The task
The full set of lines below has to be duplicated exactly, with no picture kept.

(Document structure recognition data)
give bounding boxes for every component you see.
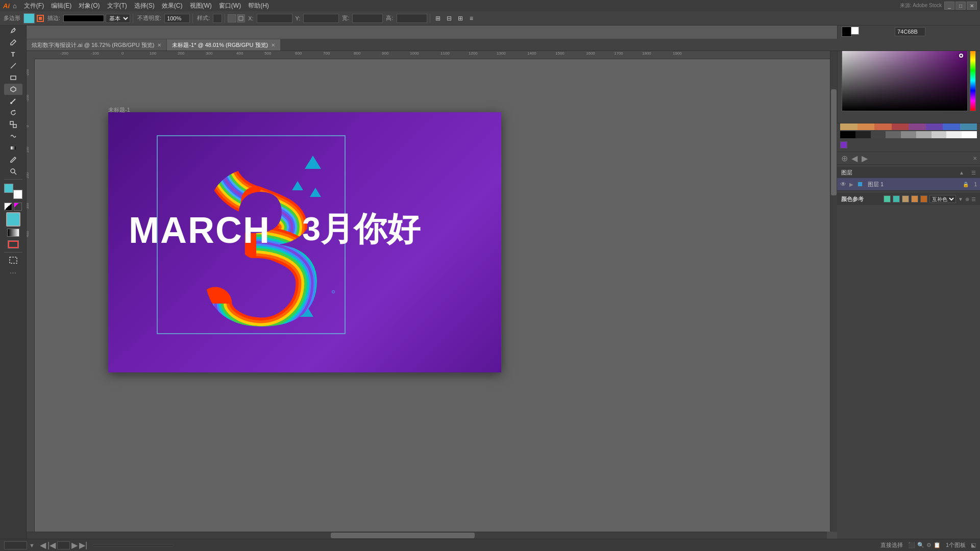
swap-colors-btn[interactable] — [14, 203, 22, 211]
more-tools-btn[interactable]: ··· — [10, 268, 16, 278]
layer-lock-icon[interactable]: 🔒 — [963, 182, 969, 187]
maximize-btn[interactable]: □ — [955, 2, 966, 10]
next-page-btn[interactable]: ▶ — [71, 540, 78, 550]
fill-color-btn[interactable] — [23, 13, 35, 23]
color-harmony-select[interactable]: 互补色 — [929, 195, 956, 203]
pencil-tool[interactable] — [4, 37, 22, 48]
brush-tool[interactable] — [4, 95, 22, 107]
stroke-preview[interactable] — [63, 15, 104, 22]
color-btn[interactable] — [6, 212, 20, 227]
layers-menu-btn[interactable]: ☰ — [971, 170, 976, 176]
color-ref-expand-btn[interactable]: ▼ — [958, 196, 963, 202]
swatch-purple[interactable] — [840, 141, 847, 148]
stroke-select[interactable]: 基本 — [106, 14, 130, 23]
eyedropper-tool[interactable] — [4, 154, 22, 165]
fit-artboard-btn[interactable]: ⬕ — [971, 542, 976, 548]
doc-tab-2[interactable]: 未标题-1* @ 48.01% (RGB/GPU 预览) ✕ — [167, 39, 281, 51]
status-icon-4[interactable]: 📋 — [934, 542, 941, 548]
h-scroll-thumb[interactable] — [331, 533, 475, 538]
color-ref-menu-btn[interactable]: ☰ — [971, 196, 976, 202]
w-input[interactable]: 6.896 px — [352, 14, 383, 23]
h-input[interactable]: 5.929 px — [397, 14, 427, 23]
white-swatch[interactable] — [851, 27, 859, 35]
layers-collapse-btn[interactable]: ▲ — [959, 170, 964, 176]
line-tool[interactable] — [4, 60, 22, 71]
menu-help[interactable]: 帮助(H) — [245, 1, 272, 11]
y-input[interactable]: 568.278 — [303, 14, 339, 23]
zoom-input[interactable]: 48.01% — [4, 541, 27, 549]
color-ref-swatch3[interactable] — [902, 195, 909, 203]
menu-effect[interactable]: 效果(C) — [159, 1, 186, 11]
tab-close-1[interactable]: ✕ — [157, 42, 161, 48]
progress-bar[interactable] — [92, 544, 174, 546]
align-center-btn[interactable]: ⊟ — [444, 13, 454, 23]
prev-btn[interactable]: ◀ — [850, 154, 859, 162]
color-panel-close-btn[interactable]: ✕ — [973, 156, 977, 161]
color-ref-swatch1[interactable] — [884, 195, 891, 203]
color-ref-swatch2[interactable] — [893, 195, 900, 203]
page-input[interactable]: 1 — [57, 541, 70, 549]
polygon-tool[interactable] — [4, 84, 22, 95]
prev-page-btn[interactable]: ◀ — [40, 540, 46, 550]
canvas-scroll-horizontal[interactable] — [27, 532, 827, 539]
tab-close-2[interactable]: ✕ — [271, 42, 275, 48]
gray-0[interactable] — [840, 131, 855, 138]
transform-icon[interactable] — [228, 14, 236, 22]
rotate-tool[interactable] — [4, 107, 22, 118]
canvas-scroll-vertical[interactable] — [830, 51, 837, 532]
add-color-btn[interactable]: ⊕ — [840, 154, 848, 162]
align-right-btn[interactable]: ⊞ — [455, 13, 465, 23]
layer-1-row[interactable]: 👁 ▶ 图层 1 🔒 1 — [837, 178, 980, 190]
tab-layers[interactable]: 图层 — [841, 169, 852, 177]
menu-type[interactable]: 文字(T) — [104, 1, 130, 11]
color-ref-header[interactable]: 颜色参考 互补色 ▼ ⊕ ☰ — [837, 193, 980, 205]
zoom-dropdown-btn[interactable]: ▼ — [29, 542, 35, 548]
minimize-btn[interactable]: _ — [944, 2, 954, 10]
black-swatch[interactable] — [842, 27, 852, 37]
scale-tool[interactable] — [4, 119, 22, 130]
status-icon-1[interactable]: ⬛ — [908, 542, 915, 548]
gray-7[interactable] — [946, 131, 962, 138]
warp-tool[interactable] — [4, 131, 22, 142]
status-icon-2[interactable]: 🔍 — [917, 542, 924, 548]
stroke-icon[interactable] — [36, 14, 44, 22]
status-icon-3[interactable]: ⚙ — [926, 542, 932, 548]
rect-tool[interactable] — [4, 72, 22, 83]
artboard-tool[interactable] — [4, 255, 22, 266]
next-btn[interactable]: ▶ — [861, 154, 869, 162]
gray-1[interactable] — [855, 131, 871, 138]
layer-visibility-icon[interactable]: 👁 — [840, 181, 846, 188]
add-to-swatches-btn[interactable]: ⊕ — [965, 196, 969, 202]
menu-edit[interactable]: 编辑(E) — [48, 1, 75, 11]
distribute-btn[interactable]: ≡ — [467, 13, 477, 23]
gradient-tool[interactable] — [4, 142, 22, 154]
first-page-btn[interactable]: |◀ — [47, 540, 56, 550]
constrain-icon[interactable] — [237, 14, 245, 22]
zoom-tool[interactable] — [4, 166, 22, 177]
gray-6[interactable] — [932, 131, 947, 138]
gray-5[interactable] — [916, 131, 932, 138]
gray-4[interactable] — [901, 131, 916, 138]
gray-3[interactable] — [886, 131, 901, 138]
close-btn[interactable]: ✕ — [967, 2, 977, 10]
style-btn[interactable] — [213, 14, 222, 23]
none-btn[interactable] — [4, 239, 22, 250]
gray-2[interactable] — [871, 131, 886, 138]
v-scroll-thumb[interactable] — [831, 89, 837, 195]
foreground-color-swatch[interactable] — [4, 184, 13, 193]
menu-object[interactable]: 对象(O) — [76, 1, 103, 11]
menu-file[interactable]: 文件(F) — [21, 1, 47, 11]
gray-8[interactable] — [962, 131, 977, 138]
type-tool[interactable]: T — [4, 48, 22, 60]
x-input[interactable]: 1104.657 — [257, 14, 292, 23]
menu-select[interactable]: 选择(S) — [131, 1, 158, 11]
gradient-swatch-btn[interactable] — [4, 227, 22, 238]
color-ref-swatch4[interactable] — [911, 195, 918, 203]
opacity-input[interactable] — [164, 14, 190, 23]
layer-expand-icon[interactable]: ▶ — [849, 182, 853, 187]
home-icon[interactable]: ⌂ — [13, 2, 17, 10]
menu-view[interactable]: 视图(W) — [187, 1, 215, 11]
color-swatches[interactable] — [4, 184, 22, 199]
menu-window[interactable]: 窗口(W) — [216, 1, 244, 11]
default-colors-btn[interactable] — [4, 203, 12, 211]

Answer below
give bounding boxes for every component you see.
swap-colors-btn[interactable] — [14, 203, 22, 211]
more-tools-btn[interactable]: ··· — [10, 268, 16, 278]
layer-lock-icon[interactable]: 🔒 — [963, 182, 969, 187]
maximize-btn[interactable]: □ — [955, 2, 966, 10]
next-page-btn[interactable]: ▶ — [71, 540, 78, 550]
fill-color-btn[interactable] — [23, 13, 35, 23]
color-harmony-select[interactable]: 互补色 — [929, 195, 956, 203]
pencil-tool[interactable] — [4, 37, 22, 48]
brush-tool[interactable] — [4, 95, 22, 107]
stroke-preview[interactable] — [63, 15, 104, 22]
color-btn[interactable] — [6, 212, 20, 227]
layers-menu-btn[interactable]: ☰ — [971, 170, 976, 176]
color-ref-expand-btn[interactable]: ▼ — [958, 196, 963, 202]
swatch-purple[interactable] — [840, 141, 847, 148]
stroke-select[interactable]: 基本 — [106, 14, 130, 23]
eyedropper-tool[interactable] — [4, 154, 22, 165]
fit-artboard-btn[interactable]: ⬕ — [971, 542, 976, 548]
doc-tab-2[interactable]: 未标题-1* @ 48.01% (RGB/GPU 预览) ✕ — [167, 39, 281, 51]
status-icon-4[interactable]: 📋 — [934, 542, 941, 548]
h-scroll-thumb[interactable] — [331, 533, 475, 538]
color-ref-menu-btn[interactable]: ☰ — [971, 196, 976, 202]
w-input[interactable]: 6.896 px — [352, 14, 383, 23]
h-input[interactable]: 5.929 px — [397, 14, 427, 23]
white-swatch[interactable] — [851, 27, 859, 35]
layers-collapse-btn[interactable]: ▲ — [959, 170, 964, 176]
line-tool[interactable] — [4, 60, 22, 71]
menu-help[interactable]: 帮助(H) — [245, 1, 272, 11]
y-input[interactable]: 568.278 — [303, 14, 339, 23]
zoom-input[interactable]: 48.01% — [4, 541, 27, 549]
color-ref-swatch3[interactable] — [902, 195, 909, 203]
menu-effect[interactable]: 效果(C) — [159, 1, 186, 11]
tab-close-1[interactable]: ✕ — [157, 42, 161, 48]
progress-bar[interactable] — [92, 544, 174, 546]
align-center-btn[interactable]: ⊟ — [444, 13, 454, 23]
prev-btn[interactable]: ◀ — [850, 154, 859, 162]
color-panel-close-btn[interactable]: ✕ — [973, 156, 977, 161]
color-ref-swatch1[interactable] — [884, 195, 891, 203]
color-ref-swatch2[interactable] — [893, 195, 900, 203]
page-input[interactable]: 1 — [57, 541, 70, 549]
polygon-tool[interactable] — [4, 84, 22, 95]
prev-page-btn[interactable]: ◀ — [40, 540, 46, 550]
canvas-scroll-horizontal[interactable] — [27, 532, 827, 539]
tab-close-2[interactable]: ✕ — [271, 42, 275, 48]
gray-0[interactable] — [840, 131, 855, 138]
transform-icon[interactable] — [228, 14, 236, 22]
rotate-tool[interactable] — [4, 107, 22, 118]
canvas-scroll-vertical[interactable] — [830, 51, 837, 532]
add-color-btn[interactable]: ⊕ — [840, 154, 848, 162]
align-right-btn[interactable]: ⊞ — [455, 13, 465, 23]
layer-1-row[interactable]: 👁 ▶ 图层 1 🔒 1 — [837, 178, 980, 190]
tab-layers[interactable]: 图层 — [841, 169, 852, 177]
menu-type[interactable]: 文字(T) — [104, 1, 130, 11]
color-ref-header[interactable]: 颜色参考 互补色 ▼ ⊕ ☰ — [837, 193, 980, 205]
zoom-dropdown-btn[interactable]: ▼ — [29, 542, 35, 548]
minimize-btn[interactable]: _ — [944, 2, 954, 10]
black-swatch[interactable] — [842, 27, 852, 37]
scale-tool[interactable] — [4, 119, 22, 130]
status-icon-1[interactable]: ⬛ — [908, 542, 915, 548]
gray-7[interactable] — [946, 131, 962, 138]
warp-tool[interactable] — [4, 131, 22, 142]
status-icon-2[interactable]: 🔍 — [917, 542, 924, 548]
stroke-icon[interactable] — [36, 14, 44, 22]
status-icon-3[interactable]: ⚙ — [926, 542, 932, 548]
rect-tool[interactable] — [4, 72, 22, 83]
artboard-tool[interactable] — [4, 255, 22, 266]
next-btn[interactable]: ▶ — [861, 154, 869, 162]
gray-1[interactable] — [855, 131, 871, 138]
layer-visibility-icon[interactable]: 👁 — [840, 181, 846, 188]
add-to-swatches-btn[interactable]: ⊕ — [965, 196, 969, 202]
menu-edit[interactable]: 编辑(E) — [48, 1, 75, 11]
distribute-btn[interactable]: ≡ — [467, 13, 477, 23]
gradient-tool[interactable] — [4, 142, 22, 154]
first-page-btn[interactable]: |◀ — [47, 540, 56, 550]
constrain-icon[interactable] — [237, 14, 245, 22]
zoom-tool[interactable] — [4, 166, 22, 177]
gray-6[interactable] — [932, 131, 947, 138]
gray-5[interactable] — [916, 131, 932, 138]
gray-4[interactable] — [901, 131, 916, 138]
gray-3[interactable] — [886, 131, 901, 138]
close-btn[interactable]: ✕ — [967, 2, 977, 10]
style-btn[interactable] — [213, 14, 222, 23]
none-btn[interactable] — [4, 239, 22, 250]
gray-2[interactable] — [871, 131, 886, 138]
v-scroll-thumb[interactable] — [831, 89, 837, 195]
foreground-color-swatch[interactable] — [4, 184, 13, 193]
menu-object[interactable]: 对象(O) — [76, 1, 103, 11]
menu-file[interactable]: 文件(F) — [21, 1, 47, 11]
gray-8[interactable] — [962, 131, 977, 138]
type-tool[interactable]: T — [4, 48, 22, 60]
x-input[interactable]: 1104.657 — [257, 14, 292, 23]
menu-select[interactable]: 选择(S) — [131, 1, 158, 11]
gradient-swatch-btn[interactable] — [4, 227, 22, 238]
color-ref-swatch4[interactable] — [911, 195, 918, 203]
opacity-input[interactable] — [164, 14, 190, 23]
layer-expand-icon[interactable]: ▶ — [849, 182, 853, 187]
home-icon[interactable]: ⌂ — [13, 2, 17, 10]
menu-view[interactable]: 视图(W) — [187, 1, 215, 11]
color-swatches[interactable] — [4, 184, 22, 199]
menu-window[interactable]: 窗口(W) — [216, 1, 244, 11]
default-colors-btn[interactable] — [4, 203, 12, 211]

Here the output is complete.